Inifra has unburdened herself of her curse, telling me what it is she fears and why she has kept herself so removed these past months. In the wake of the conversation, I can’t bear to part ways with her tomorrow. There is simply too much for me to process before that happens.

When she saved me from the waterfall at Hamada, she knew she loved me. Seeing the destruction before her, the explosion rolling upstream as she tore down the river to join us, she knew I was dying. She pushed herself as hard as she ever had, straining against her limits to arrive in time. She almost arrived too late.

When she flung herself from the heights and hurtled down to save me, she was on the brink of blacking out. She was afraid her body would falter, that she would die in the attempt to rescue me. That was her curse, she said. She knew then that she loved me, and that she was destined to die for me. She simply didn’t know when that would be.

I didn’t love her, she said. She didn’t know if that was what saved her, or if it simply was not yet her time, but she didn’t want to take the risk. She withdrew. Whenever she thought I was coming around she put up her walls. She didn’t want to, but she knew she couldn’t afford to die. Not yet.

Entry-333-Quote-Insanity Ifiri's Curse

I couldn’t help a subtle shake of my head. This was insanity; she was saying it was true, the curse of Infiri was true. She explained every death to me in detail. Every lover for whom a priestess had died going all the way back to Infiri and her foolish tribesman.

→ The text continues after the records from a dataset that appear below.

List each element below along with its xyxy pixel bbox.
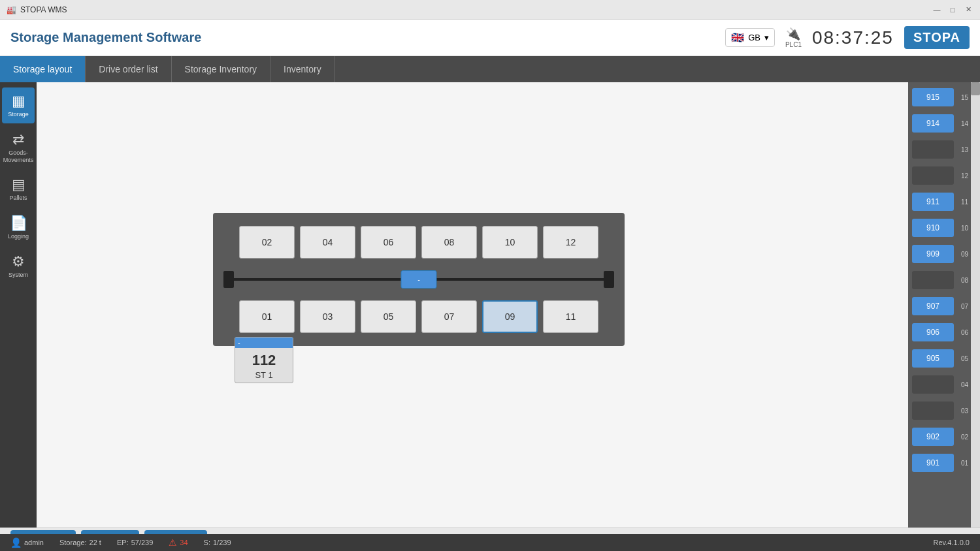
storage-icon: ▦ bbox=[12, 93, 25, 110]
tab-drive-order-list[interactable]: Drive order list bbox=[86, 56, 171, 82]
close-button[interactable]: ✕ bbox=[963, 5, 973, 15]
logging-icon: 📄 bbox=[10, 215, 27, 232]
rack-cell-907[interactable]: 907 bbox=[912, 297, 954, 315]
rack-level-label: 14 bbox=[956, 120, 968, 127]
tab-storage-layout[interactable]: Storage layout bbox=[0, 56, 86, 82]
top-row: 02 04 06 08 10 12 bbox=[223, 226, 614, 259]
crane-label: - bbox=[417, 276, 420, 283]
rack-row: 03 bbox=[912, 398, 968, 423]
status-storage-value: 22 t bbox=[90, 539, 101, 546]
sidebar-item-goods-movements[interactable]: ⇄ Goods-Movements bbox=[2, 126, 35, 169]
rack-level-label: 07 bbox=[956, 303, 968, 310]
rack-row: 90909 bbox=[912, 242, 968, 266]
rack-cell-901[interactable]: 901 bbox=[912, 454, 954, 472]
title-bar-controls[interactable]: — □ ✕ bbox=[932, 5, 973, 15]
tab-storage-inventory[interactable]: Storage Inventory bbox=[172, 56, 271, 82]
minimize-button[interactable]: — bbox=[932, 5, 942, 15]
sidebar-item-storage[interactable]: ▦ Storage bbox=[2, 87, 35, 123]
app-icon: 🏭 bbox=[7, 5, 16, 14]
rack-cell-910[interactable]: 910 bbox=[912, 219, 954, 237]
rack-scrollbar[interactable] bbox=[971, 82, 980, 527]
rack-level-label: 04 bbox=[956, 381, 968, 388]
tab-inventory[interactable]: Inventory bbox=[270, 56, 335, 82]
rack-cell-903[interactable] bbox=[912, 401, 954, 420]
crane-track: - bbox=[223, 266, 614, 292]
user-icon: 👤 bbox=[10, 537, 22, 548]
cell-02[interactable]: 02 bbox=[239, 226, 295, 259]
info-box-header-left: - bbox=[238, 339, 240, 347]
cell-10[interactable]: 10 bbox=[482, 226, 538, 259]
info-box-label: ST 1 bbox=[235, 370, 293, 383]
rack-level-label: 03 bbox=[956, 407, 968, 415]
cell-01[interactable]: 01 bbox=[239, 300, 295, 333]
rack-cell-909[interactable]: 909 bbox=[912, 245, 954, 263]
cell-04[interactable]: 04 bbox=[300, 226, 355, 259]
main-container: ▦ Storage ⇄ Goods-Movements ▤ Pallets 📄 … bbox=[0, 82, 980, 527]
sidebar-item-logging[interactable]: 📄 Logging bbox=[2, 210, 35, 245]
rack-panel: 9151591414131291111910109090908907079060… bbox=[908, 82, 980, 527]
rack-row: 91111 bbox=[912, 189, 968, 214]
cell-03[interactable]: 03 bbox=[300, 300, 355, 333]
rack-cell-911[interactable]: 911 bbox=[912, 193, 954, 211]
cell-06[interactable]: 06 bbox=[361, 226, 416, 259]
status-s-value: 1/239 bbox=[213, 539, 231, 546]
rack-level-label: 02 bbox=[956, 433, 968, 441]
rack-cell-904[interactable] bbox=[912, 375, 954, 394]
rack-row: 91414 bbox=[912, 111, 968, 136]
rack-cell-902[interactable]: 902 bbox=[912, 428, 954, 446]
sidebar-item-system[interactable]: ⚙ System bbox=[2, 248, 35, 284]
status-ep-value: 57/239 bbox=[131, 539, 154, 546]
rack-row: 90101 bbox=[912, 450, 968, 475]
cell-08[interactable]: 08 bbox=[421, 226, 477, 259]
chevron-down-icon: ▾ bbox=[764, 33, 769, 42]
status-ep-label: EP: bbox=[117, 539, 129, 546]
cell-05[interactable]: 05 bbox=[361, 300, 416, 333]
rack-scrollbar-thumb[interactable] bbox=[971, 82, 980, 95]
app-title: STOPA WMS bbox=[20, 5, 67, 14]
rack-cell-908[interactable] bbox=[912, 271, 954, 289]
sidebar-item-pallets[interactable]: ▤ Pallets bbox=[2, 171, 35, 207]
rack-cell-914[interactable]: 914 bbox=[912, 114, 954, 133]
rack-level-label: 11 bbox=[956, 198, 968, 206]
rack-row: 90606 bbox=[912, 320, 968, 345]
rack-level-label: 08 bbox=[956, 277, 968, 284]
stopa-logo: STOPA bbox=[904, 26, 970, 49]
track-end-left bbox=[223, 271, 234, 288]
status-username: admin bbox=[24, 539, 44, 546]
title-bar: 🏭 STOPA WMS — □ ✕ bbox=[0, 0, 980, 20]
info-box-number: 112 bbox=[235, 348, 293, 370]
cell-11[interactable]: 11 bbox=[543, 300, 598, 333]
title-bar-title: 🏭 STOPA WMS bbox=[7, 5, 67, 14]
sidebar-label-pallets: Pallets bbox=[9, 195, 27, 202]
maximize-button[interactable]: □ bbox=[947, 5, 958, 15]
header: Storage Management Software 🇬🇧 GB ▾ 🔌 PL… bbox=[0, 20, 980, 56]
goods-movements-icon: ⇄ bbox=[12, 131, 24, 148]
rack-row: 12 bbox=[912, 163, 968, 188]
track-end-right bbox=[604, 271, 614, 288]
status-storage: Storage: 22 t bbox=[59, 539, 101, 546]
nav-tabs: Storage layout Drive order list Storage … bbox=[0, 56, 980, 82]
rack-level-label: 09 bbox=[956, 251, 968, 258]
rack-cell-913[interactable] bbox=[912, 140, 954, 159]
time-display: 08:37:25 bbox=[812, 27, 894, 48]
plc-label: PLC1 bbox=[785, 41, 802, 48]
crane-car[interactable]: - bbox=[401, 270, 437, 289]
rack-cell-906[interactable]: 906 bbox=[912, 323, 954, 341]
cell-12[interactable]: 12 bbox=[543, 226, 598, 259]
rack-cell-912[interactable] bbox=[912, 166, 954, 185]
rack-row: 90505 bbox=[912, 346, 968, 371]
aisle-box: 02 04 06 08 10 12 - bbox=[213, 213, 625, 346]
language-selector[interactable]: 🇬🇧 GB ▾ bbox=[725, 28, 775, 47]
status-bar: 👤 admin Storage: 22 t EP: 57/239 ⚠ 34 S:… bbox=[0, 534, 980, 551]
cell-07[interactable]: 07 bbox=[421, 300, 477, 333]
rack-level-label: 12 bbox=[956, 172, 968, 180]
rack-cell-905[interactable]: 905 bbox=[912, 349, 954, 368]
rack-row: 90707 bbox=[912, 294, 968, 319]
flag-icon: 🇬🇧 bbox=[731, 31, 744, 44]
status-version: Rev.4.1.0.0 bbox=[934, 539, 970, 546]
rack-cell-915[interactable]: 915 bbox=[912, 88, 954, 106]
plc-icon: 🔌 bbox=[786, 27, 800, 41]
rack-level-label: 01 bbox=[956, 460, 968, 467]
cell-09[interactable]: 09 bbox=[482, 300, 538, 333]
sidebar-label-system: System bbox=[8, 272, 28, 279]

They all died, she said, because it was how Infiri willed it. They all died because they loved. If they could keep themselves from love, from falling for any man in their lifetime, they were rewarded with a long life. As soon as they fell in love, they fell out of favor with the goddess and she worked to devise a fitting end.

She sounds like a bitch, I said.

Inifra laughed against the tears that had formed in her eyes. “She has her days.”

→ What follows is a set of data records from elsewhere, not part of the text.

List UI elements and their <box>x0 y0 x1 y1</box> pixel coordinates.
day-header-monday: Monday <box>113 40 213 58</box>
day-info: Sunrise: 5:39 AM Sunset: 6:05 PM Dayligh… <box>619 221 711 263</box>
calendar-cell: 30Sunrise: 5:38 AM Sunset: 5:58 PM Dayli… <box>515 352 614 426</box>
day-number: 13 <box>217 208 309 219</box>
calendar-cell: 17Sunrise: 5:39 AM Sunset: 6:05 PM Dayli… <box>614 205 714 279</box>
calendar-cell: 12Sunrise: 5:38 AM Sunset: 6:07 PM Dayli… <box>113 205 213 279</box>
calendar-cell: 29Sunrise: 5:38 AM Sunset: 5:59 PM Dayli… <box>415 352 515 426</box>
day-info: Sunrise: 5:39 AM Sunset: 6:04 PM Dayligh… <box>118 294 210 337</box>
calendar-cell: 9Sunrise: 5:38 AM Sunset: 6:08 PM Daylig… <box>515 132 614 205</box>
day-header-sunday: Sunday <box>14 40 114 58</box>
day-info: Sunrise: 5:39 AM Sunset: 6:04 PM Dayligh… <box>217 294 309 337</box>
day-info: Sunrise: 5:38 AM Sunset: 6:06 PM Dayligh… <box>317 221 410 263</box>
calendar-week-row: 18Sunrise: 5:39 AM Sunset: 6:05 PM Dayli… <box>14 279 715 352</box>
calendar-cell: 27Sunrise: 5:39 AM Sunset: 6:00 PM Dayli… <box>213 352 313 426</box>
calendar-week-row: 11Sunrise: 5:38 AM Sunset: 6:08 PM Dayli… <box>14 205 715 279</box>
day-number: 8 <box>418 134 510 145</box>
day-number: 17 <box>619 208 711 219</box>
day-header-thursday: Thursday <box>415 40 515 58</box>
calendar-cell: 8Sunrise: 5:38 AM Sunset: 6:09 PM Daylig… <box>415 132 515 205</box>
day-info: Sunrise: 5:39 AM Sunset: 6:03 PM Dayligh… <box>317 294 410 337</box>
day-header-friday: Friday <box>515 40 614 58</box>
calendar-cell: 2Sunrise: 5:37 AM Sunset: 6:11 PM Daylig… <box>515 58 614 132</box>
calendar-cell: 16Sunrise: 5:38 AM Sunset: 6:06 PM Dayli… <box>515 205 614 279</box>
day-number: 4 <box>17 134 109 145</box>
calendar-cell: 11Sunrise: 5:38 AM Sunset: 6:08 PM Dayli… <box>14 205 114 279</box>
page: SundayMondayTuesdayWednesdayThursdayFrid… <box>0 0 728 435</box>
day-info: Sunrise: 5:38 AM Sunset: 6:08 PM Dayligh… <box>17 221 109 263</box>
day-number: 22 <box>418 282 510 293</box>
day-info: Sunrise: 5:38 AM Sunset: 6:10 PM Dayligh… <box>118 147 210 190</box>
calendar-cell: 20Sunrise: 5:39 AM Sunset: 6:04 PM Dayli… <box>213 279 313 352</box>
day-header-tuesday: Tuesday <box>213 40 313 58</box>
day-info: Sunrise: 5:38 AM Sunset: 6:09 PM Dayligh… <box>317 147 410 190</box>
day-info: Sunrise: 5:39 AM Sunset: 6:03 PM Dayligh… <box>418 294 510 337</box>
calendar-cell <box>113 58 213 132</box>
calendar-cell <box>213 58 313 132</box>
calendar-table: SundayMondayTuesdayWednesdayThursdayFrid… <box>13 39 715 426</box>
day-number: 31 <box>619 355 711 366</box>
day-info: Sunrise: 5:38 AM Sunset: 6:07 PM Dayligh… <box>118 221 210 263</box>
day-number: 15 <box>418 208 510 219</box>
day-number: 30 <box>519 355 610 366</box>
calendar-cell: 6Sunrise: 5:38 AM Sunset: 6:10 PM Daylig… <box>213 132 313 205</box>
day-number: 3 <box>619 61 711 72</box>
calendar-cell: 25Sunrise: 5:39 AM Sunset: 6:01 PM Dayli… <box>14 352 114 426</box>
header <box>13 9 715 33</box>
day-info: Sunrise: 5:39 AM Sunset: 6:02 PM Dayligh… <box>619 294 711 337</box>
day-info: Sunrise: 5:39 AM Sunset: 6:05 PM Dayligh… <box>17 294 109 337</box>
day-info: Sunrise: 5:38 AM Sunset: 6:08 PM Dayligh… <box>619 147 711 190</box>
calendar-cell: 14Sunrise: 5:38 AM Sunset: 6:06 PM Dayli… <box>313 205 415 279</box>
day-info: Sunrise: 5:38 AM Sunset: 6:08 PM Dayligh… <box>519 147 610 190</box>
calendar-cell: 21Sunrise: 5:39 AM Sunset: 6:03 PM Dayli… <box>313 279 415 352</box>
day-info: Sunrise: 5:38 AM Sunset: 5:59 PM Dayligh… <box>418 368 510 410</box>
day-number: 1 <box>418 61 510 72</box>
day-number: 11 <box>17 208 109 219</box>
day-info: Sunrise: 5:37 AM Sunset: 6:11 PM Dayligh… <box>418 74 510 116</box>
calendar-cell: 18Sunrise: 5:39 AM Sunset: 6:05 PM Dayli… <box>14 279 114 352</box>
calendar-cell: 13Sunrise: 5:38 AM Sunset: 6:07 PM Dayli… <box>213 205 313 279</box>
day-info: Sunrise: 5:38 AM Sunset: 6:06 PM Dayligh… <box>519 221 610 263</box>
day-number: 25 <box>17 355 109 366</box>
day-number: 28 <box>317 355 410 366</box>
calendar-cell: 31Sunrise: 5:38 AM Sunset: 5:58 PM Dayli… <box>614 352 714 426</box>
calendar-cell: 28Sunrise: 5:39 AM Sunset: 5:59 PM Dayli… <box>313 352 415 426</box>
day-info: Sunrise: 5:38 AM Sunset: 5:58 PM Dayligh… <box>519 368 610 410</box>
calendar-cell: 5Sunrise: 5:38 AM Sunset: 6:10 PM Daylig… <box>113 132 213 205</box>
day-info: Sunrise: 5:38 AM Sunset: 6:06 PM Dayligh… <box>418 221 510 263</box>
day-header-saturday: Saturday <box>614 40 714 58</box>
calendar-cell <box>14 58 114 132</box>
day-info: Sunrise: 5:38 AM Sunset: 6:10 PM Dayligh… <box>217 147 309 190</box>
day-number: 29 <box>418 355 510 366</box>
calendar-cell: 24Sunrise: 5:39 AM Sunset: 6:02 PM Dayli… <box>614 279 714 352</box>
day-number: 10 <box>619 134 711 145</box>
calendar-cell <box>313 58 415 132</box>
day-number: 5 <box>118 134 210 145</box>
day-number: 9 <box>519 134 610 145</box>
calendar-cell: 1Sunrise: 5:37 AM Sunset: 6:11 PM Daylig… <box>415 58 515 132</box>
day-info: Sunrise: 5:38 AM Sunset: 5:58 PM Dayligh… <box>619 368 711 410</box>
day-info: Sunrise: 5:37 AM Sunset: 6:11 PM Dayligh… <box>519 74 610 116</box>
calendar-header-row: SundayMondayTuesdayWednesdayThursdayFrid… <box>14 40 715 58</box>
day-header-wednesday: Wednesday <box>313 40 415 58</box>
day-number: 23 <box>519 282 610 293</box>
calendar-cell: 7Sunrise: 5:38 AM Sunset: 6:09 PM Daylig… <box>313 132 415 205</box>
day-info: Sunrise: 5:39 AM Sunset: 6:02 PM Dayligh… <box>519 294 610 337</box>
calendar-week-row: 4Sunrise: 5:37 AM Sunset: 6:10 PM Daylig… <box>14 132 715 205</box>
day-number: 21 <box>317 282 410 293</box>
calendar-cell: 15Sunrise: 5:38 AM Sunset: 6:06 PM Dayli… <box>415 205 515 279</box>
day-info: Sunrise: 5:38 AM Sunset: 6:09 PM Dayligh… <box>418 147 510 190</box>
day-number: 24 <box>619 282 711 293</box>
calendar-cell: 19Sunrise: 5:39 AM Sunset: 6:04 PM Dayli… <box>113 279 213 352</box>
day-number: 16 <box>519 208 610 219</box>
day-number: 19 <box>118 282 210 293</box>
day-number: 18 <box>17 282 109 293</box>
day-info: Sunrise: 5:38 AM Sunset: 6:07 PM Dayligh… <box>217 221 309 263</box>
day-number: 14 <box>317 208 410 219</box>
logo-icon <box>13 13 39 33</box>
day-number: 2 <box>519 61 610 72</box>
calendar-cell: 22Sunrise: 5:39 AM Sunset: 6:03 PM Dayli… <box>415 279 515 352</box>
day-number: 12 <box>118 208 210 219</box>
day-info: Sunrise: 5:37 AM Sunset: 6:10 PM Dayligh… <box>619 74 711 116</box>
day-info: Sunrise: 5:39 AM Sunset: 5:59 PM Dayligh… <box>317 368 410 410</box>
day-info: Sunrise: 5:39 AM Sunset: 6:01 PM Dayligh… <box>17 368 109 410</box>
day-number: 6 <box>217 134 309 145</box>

There was nothing to be done for it. No one had survived their love – memories of that were clear all the way until Salisir’s appearance. That was when things got hazy, she said. That was when her certainty surrounding all things waivered. If she left me now, if she went north with the army, she would be able to stay alive. To help in the fight to come.

No words were exchanged over the matter, but I think she was hoping I would ask her to stay with me. I can’t though, why would I? She really is needed in the north. As much as I will miss her, do I love her? And if I truly loved her, would I ever ask her to stay with me at the risk of her life?

This curse seems cruel enough if it were to happen to anyone else, but I’ve already let enough of the women I loved die. I killed one with my own hands. To be destined to watch another die, and this time in my place, is beyond comprehension. No, I will not love Inifra. Let her go north; if I die in Matasten, may she live a long and healthy life away from men like me.